Fraud Detection for Automobile Claims: Data Preparation, Process, and Store Features

This notebook’s CI test result for us-west-2 is as follows. CI test results in other regions can be found at the end of the notebook.

Background

This notebook is the second part of a series of notebooks that will demonstrate how to prepare, train, and deploy a model that detects fradulent auto claims. In this notebook, we will be preparing, processing, and storing features using SageMaker Feature Store. You can choose to run this notebook by itself or in sequence with the other notebooks listed below.

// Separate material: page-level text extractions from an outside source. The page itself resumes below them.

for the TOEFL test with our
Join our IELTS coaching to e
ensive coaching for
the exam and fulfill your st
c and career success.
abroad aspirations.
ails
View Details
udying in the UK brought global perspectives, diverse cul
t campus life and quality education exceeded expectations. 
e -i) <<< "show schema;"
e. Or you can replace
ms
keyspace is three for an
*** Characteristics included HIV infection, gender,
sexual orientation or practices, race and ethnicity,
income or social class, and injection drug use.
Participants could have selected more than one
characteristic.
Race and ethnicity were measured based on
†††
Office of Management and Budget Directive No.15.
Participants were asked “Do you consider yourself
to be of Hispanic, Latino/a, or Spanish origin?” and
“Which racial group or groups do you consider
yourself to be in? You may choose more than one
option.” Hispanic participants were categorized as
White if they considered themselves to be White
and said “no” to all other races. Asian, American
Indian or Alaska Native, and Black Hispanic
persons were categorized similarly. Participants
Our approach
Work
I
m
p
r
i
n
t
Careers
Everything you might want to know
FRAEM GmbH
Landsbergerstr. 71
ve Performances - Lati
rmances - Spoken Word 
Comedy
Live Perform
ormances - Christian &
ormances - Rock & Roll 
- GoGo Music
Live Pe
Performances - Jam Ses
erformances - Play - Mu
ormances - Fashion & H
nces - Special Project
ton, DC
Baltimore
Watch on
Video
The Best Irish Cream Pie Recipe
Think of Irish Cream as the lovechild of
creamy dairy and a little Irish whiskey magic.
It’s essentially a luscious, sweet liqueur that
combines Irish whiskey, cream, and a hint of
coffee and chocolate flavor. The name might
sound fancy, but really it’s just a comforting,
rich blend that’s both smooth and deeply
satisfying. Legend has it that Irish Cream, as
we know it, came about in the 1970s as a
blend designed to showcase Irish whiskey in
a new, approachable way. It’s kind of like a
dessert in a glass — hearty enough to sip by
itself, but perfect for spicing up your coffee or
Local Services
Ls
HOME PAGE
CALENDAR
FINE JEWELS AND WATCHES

Please see the README.md for more information about this use case implemented by this series of notebooks.

Contents

Architecture for Data Prep, Process and Store Features
Getting Started: Creating Resources
Datasets and Feature Types
SageMaker Feature Store
Create Train and Test Datasets

The purpose of this notebook is to perform the Data Prep phase of the ML life cycle. The main Data Wrangling, data ingestion, and multiple transformations will be done through the SageMaker Studio Data Wrangler GUI.

In this notebook, we will take the .flow files that define the transformations to the raw data. and apply them using a SageMaker Processing job that will apply those transformations to the raw data deposited in the S3 bucket as .csv files.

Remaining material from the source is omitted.